### Collected data

——

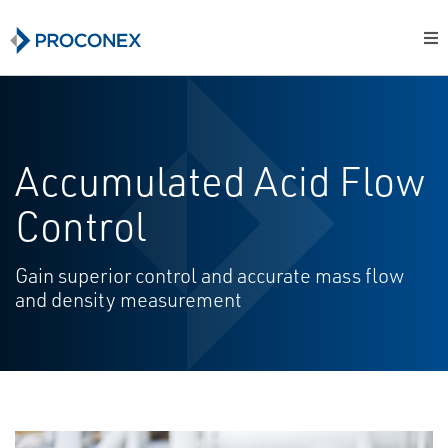
Accumulated Acid Flow
Control
Gain superior control and accurate mass flow
and density measurement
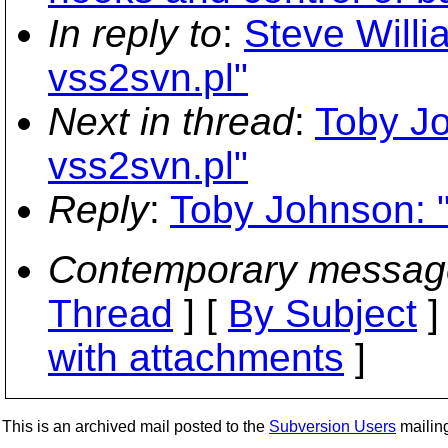
In reply to
:
Steve Willi
vss2svn.pl"
Next in thread
:
Toby Jo
vss2svn.pl"
Reply
:
Toby Johnson: "
Contemporary messag
Thread
] [
By Subject
]
with attachments
]
This is an archived mail posted to the
Subversion Users
mailing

——

### Directions for this task
An exact copy is needed of every line from the line containing "Gain superior control and accurate mass flow" to the last line of the records; pictures stay out of it.

### Answer for this exercise
Gain superior control and accurate mass flow
and density measurement
In reply to
:
Steve Willi
vss2svn.pl"
Next in thread
:
Toby Jo
vss2svn.pl"
Reply
:
Toby Johnson: "
Contemporary messag
Thread
] [
By Subject
]
with attachments
]
This is an archived mail posted to the
Subversion Users
mailing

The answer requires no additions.